The system tells you exactly how much it will cost to provide a certain service level. You decide how much annual safety stock is acceptable, and whether adjustments need to be made. The supply chain planning solution does the heavy lifting; you just sit back and respond to alerts from system.
No need to do math, guess on how much to order, etc. It’s all being monitored and optimized DAILY, automatically. Users have an always-up-to-date picture of demand. You can order week-by-week to ensure you always have the inventory needed to hit your service levels, without leaving dead-inventory investment on the table.

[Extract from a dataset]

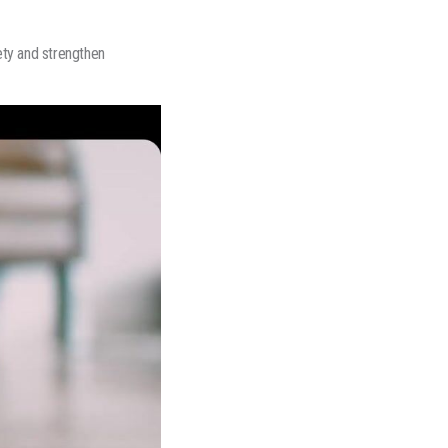
ety and strengthen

The cool byproduct of all of this is better retail CX and resulting social validation, which we all know is the golden ticket to long-term profitability. If you can influence customer perception and get that five-star review, you win.
Must-Haves for Inventory Optimization Solutions
Think you might be interested in an inventory optimization solution? How do you choose the dozens of inventory optimization solutions on the market? Make sure yours automates demand planning activities, predicts and reacts daily to demand trends, and communicates those changes with extended supply chain partners.
The solution should offer unparalleled agility so you can adapt your inventory optimization strategy for rapid changes in the macro-economy, as well as gain control over inventory challenges unique to a particular store or region. Particularly with your replenishable SKUs.
Rather than focusing on turns and markdowns, start making proactive, profit-driven decisions that will keep high-demand products available everywhere, and shoppers happy – online, offline, all the time.